When Michael Kontras chose to franchise Bailey Seafood in 2019, his goal was to extend the reach of the family-owned-and-operated business, offering his “choose your own fish and watch it being cooked” model to areas well beyond his Buffalo, New York, headquarters. By Jessica Jones

When Michael Kontras chose to franchise Bailey Seafood in 2019, his goal was to extend the reach of the family-owned-and-operated business, offering his “choose your own fish and watch it being cooked” model to areas well beyond his Buffalo, New York, headquarters.

“We thought a great way to expand in 2020 was to open a few delivery-only ghost kitchens and several small traveling pop-ups because pandemic guidelines were forcing restaurants across the country to shift to take-out only,” said Kontras, who employed this model to take the Bailey Seafood concept as far as Miami, Florida.

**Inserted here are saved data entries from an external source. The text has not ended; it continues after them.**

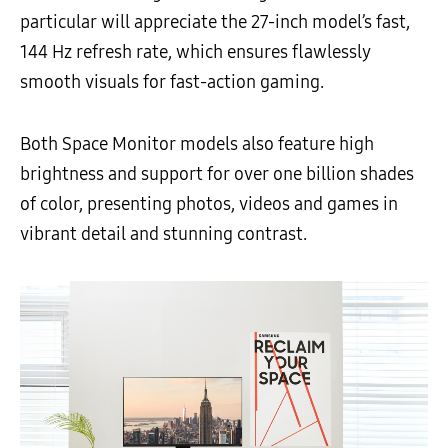
particular will appreciate the 27-inch model’s fast,
144 Hz refresh rate, which ensures flawlessly
smooth visuals for fast-action gaming.
Both Space Monitor models also feature high
brightness and support for over one billion shades
of color, presenting photos, videos and games in
vibrant detail and stunning contrast.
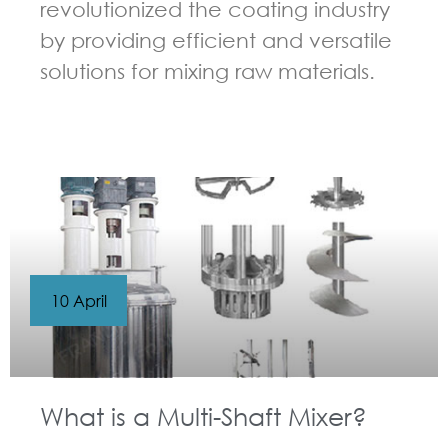
revolutionized the coating industry
by providing efficient and versatile
solutions for mixing raw materials.
GUIDELINES FOR MULTI-SHAFT MIXER
10 April
What is a Multi-Shaft Mixer?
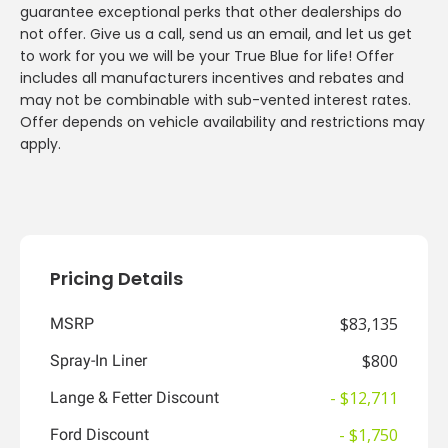
guarantee exceptional perks that other dealerships do
not offer. Give us a call, send us an email, and let us get
to work for you we will be your True Blue for life! Offer
includes all manufacturers incentives and rebates and
may not be combinable with sub-vented interest rates.
Offer depends on vehicle availability and restrictions may
apply.
Pricing Details
$83,135
MSRP
$800
Spray-In Liner
- $12,711
Lange & Fetter Discount
- $1,750
Ford Discount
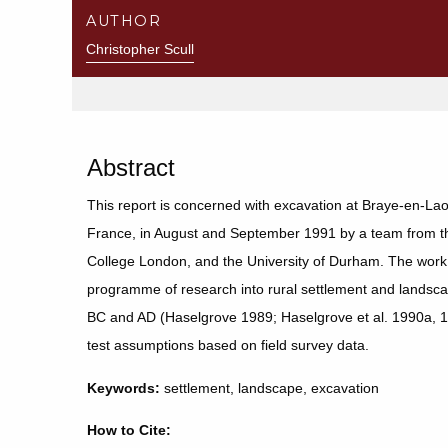
AUTHOR
Christopher Scull
Abstract
This report is concerned with excavation at Braye-en-La
France, in August and September 1991 by a team from the
College London, and the University of Durham. The work 
programme of research into rural settlement and landscape
BC and AD (Haselgrove 1989; Haselgrove et al. 1990a, 
test assumptions based on field survey data.
Keywords:
settlement, landscape, excavation
How to Cite:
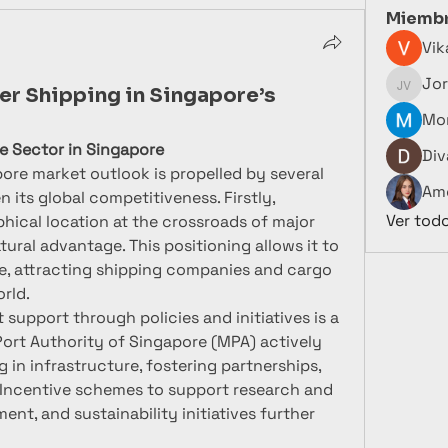
Miemb
Vik
Jor
Jorge V
er Shipping in Singapore’s
Mor
me Sector in Singapore
Div
ore market outlook is propelled by several 
Ame
n its global competitiveness. Firstly, 
Ver tod
hical location at the crossroads of major 
ural advantage. This positioning allows it to 
de, attracting shipping companies and cargo 
rld.
upport through policies and initiatives is a 
Port Authority of Singapore (MPA) actively 
in infrastructure, fostering partnerships, 
Incentive schemes to support research and 
t, and sustainability initiatives further 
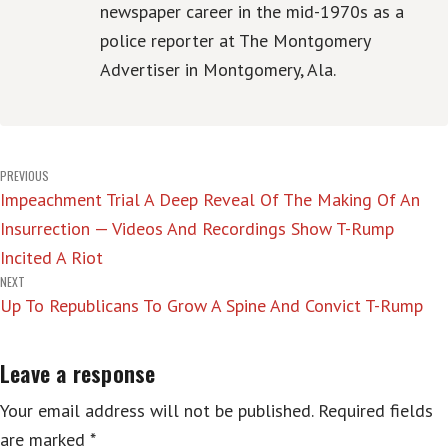
newspaper career in the mid-1970s as a
police reporter at The Montgomery
Advertiser in Montgomery, Ala.
Post
PREVIOUS
Impeachment Trial A Deep Reveal Of The Making Of An
navigation
Insurrection — Videos And Recordings Show T-Rump
Incited A Riot
NEXT
Up To Republicans To Grow A Spine And Convict T-Rump
Leave a response
Your email address will not be published.
Required fields
are marked
*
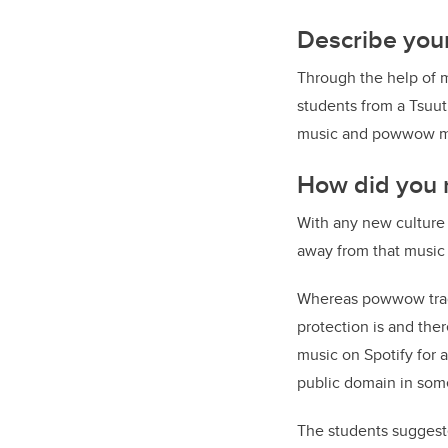
Describe your
Through the help of 
students from a Tsuut
music and powwow mus
How did you r
With any new culture
away from that music
Whereas powwow tradi
protection is and ther
music on Spotify for
public domain in som
The students suggeste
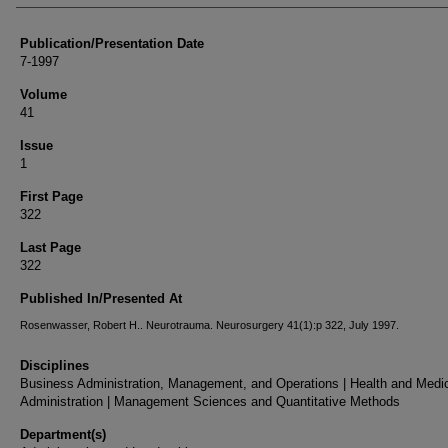
Publication/Presentation Date
7-1997
Volume
41
Issue
1
First Page
322
Last Page
322
Published In/Presented At
Rosenwasser, Robert H.. Neurotrauma. Neurosurgery 41(1):p 322, July 1997.
Disciplines
Business Administration, Management, and Operations | Health and Medi
Administration | Management Sciences and Quantitative Methods
Department(s)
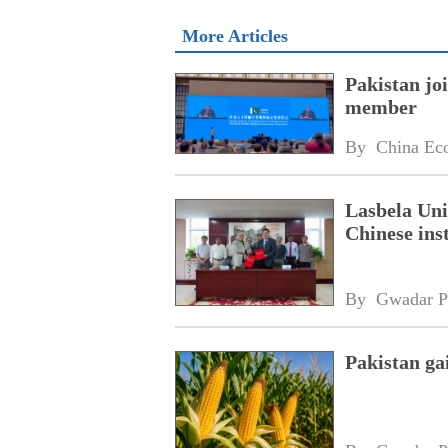
More Articles
Pakistan jo
member
By 
China Ec
Lasbela Uni
Chinese inst
By 
Gwadar P
Pakistan ga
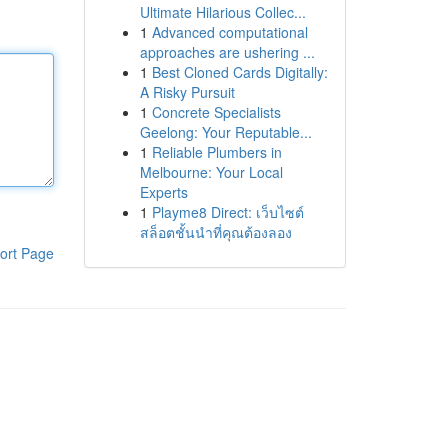
Ultimate Hilarious Collec...
1
Advanced computational
approaches are ushering ...
1
Best Cloned Cards Digitally:
A Risky Pursuit
1
Concrete Specialists
Geelong: Your Reputable...
1
Reliable Plumbers in
Melbourne: Your Local
Experts
1
Playme8 Direct: เว็บไซต์
สล็อตชั้นนำที่คุณต้องลอง
ort Page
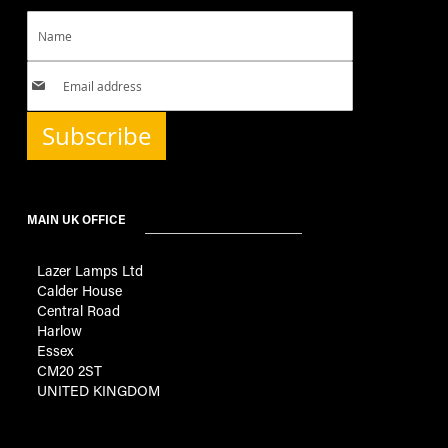
Subscribe
MAIN UK OFFICE
Lazer Lamps Ltd
Calder House
Central Road
Harlow
Essex
CM20 2ST
UNITED KINGDOM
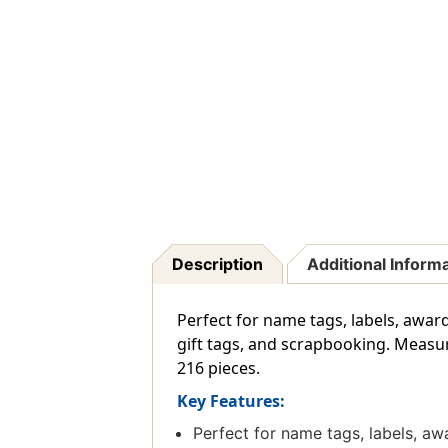
Description
Additional Inform
Perfect for name tags, labels, award 
gift tags, and scrapbooking. Measure
216 pieces.
Key Features:
Perfect for name tags, labels, awa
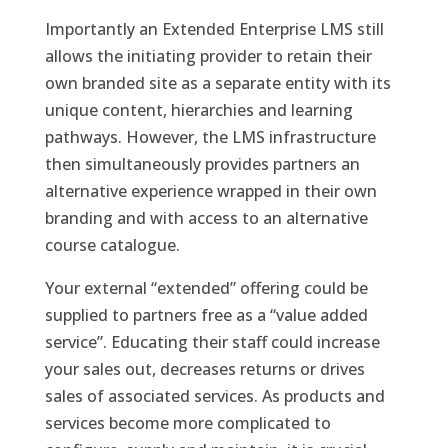
Importantly an Extended Enterprise LMS still
allows the initiating provider to retain their
own branded site as a separate entity with its
unique content, hierarchies and learning
pathways. However, the LMS infrastructure
then simultaneously provides partners an
alternative experience wrapped in their own
branding and with access to an alternative
course catalogue.
Your external “extended” offering could be
supplied to partners free as a “value added
service”. Educating their staff could increase
your sales out, decreases returns or drives
sales of associated services. As products and
services become more complicated to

A specialist in grab-and-go, Bailey Seafood offers a range of homemade soups, seafood boils and skillets, and has become known for generous portions. Founded in 1985 by Kontras’ father, Bailey Seafood originally operated as a market providing fresh cuts of fish. When Michael joined the business in the early 1990s, he expanded its offerings and gradually introduced a menu of takeout dishes.

“We have a proven, successful takeout menu that has worked for decades and we thought the ghost-kitchen model was a great way to share it with other parts of the country,” Kontras said.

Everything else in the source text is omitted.